(Transcribed page contents)
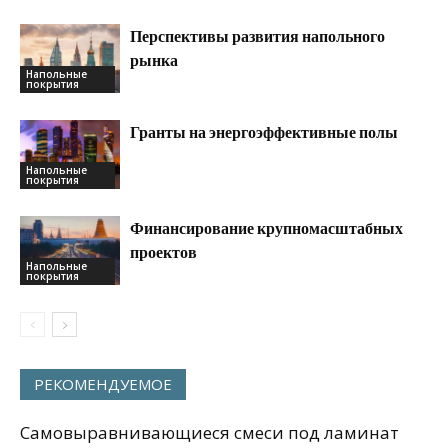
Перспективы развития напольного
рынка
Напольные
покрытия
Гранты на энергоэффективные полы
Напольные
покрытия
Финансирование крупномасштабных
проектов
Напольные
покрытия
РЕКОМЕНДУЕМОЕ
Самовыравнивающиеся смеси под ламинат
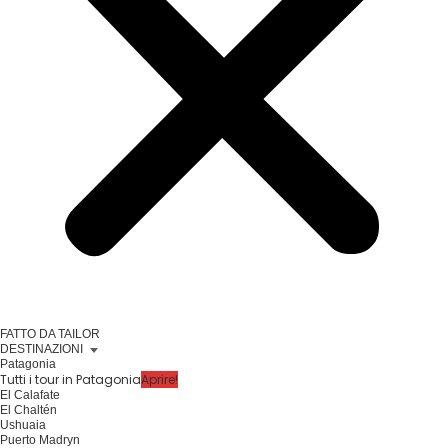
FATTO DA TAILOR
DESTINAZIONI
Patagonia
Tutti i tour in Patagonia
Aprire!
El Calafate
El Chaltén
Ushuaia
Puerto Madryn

--

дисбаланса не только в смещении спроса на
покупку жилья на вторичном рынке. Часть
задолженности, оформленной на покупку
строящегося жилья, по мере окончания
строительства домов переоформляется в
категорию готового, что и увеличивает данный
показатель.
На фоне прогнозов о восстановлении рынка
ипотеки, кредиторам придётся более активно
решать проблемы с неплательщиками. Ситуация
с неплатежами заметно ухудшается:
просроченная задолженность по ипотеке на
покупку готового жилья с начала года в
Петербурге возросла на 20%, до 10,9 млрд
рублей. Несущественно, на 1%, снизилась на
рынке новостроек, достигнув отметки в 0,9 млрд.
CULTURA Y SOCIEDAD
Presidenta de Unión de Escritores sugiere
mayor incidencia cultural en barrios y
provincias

-- WHAT TO DO --
Look above for the line containing "Перспективы развития напольного", then write out every line from there down to the line containing "Puerto Madryn", that line included, with no pictures.

-- RESPONSE --
Перспективы развития напольного
рынка
Напольные
покрытия
Гранты на энергоэффективные полы
Напольные
покрытия
Финансирование крупномасштабных
проектов
Напольные
покрытия
РЕКОМЕНДУЕМОЕ
Самовыравнивающиеся смеси под ламинат
FATTO DA TAILOR
DESTINAZIONI
Patagonia
Tutti i tour in Patagonia
Aprire!
El Calafate
El Chaltén
Ushuaia
Puerto Madryn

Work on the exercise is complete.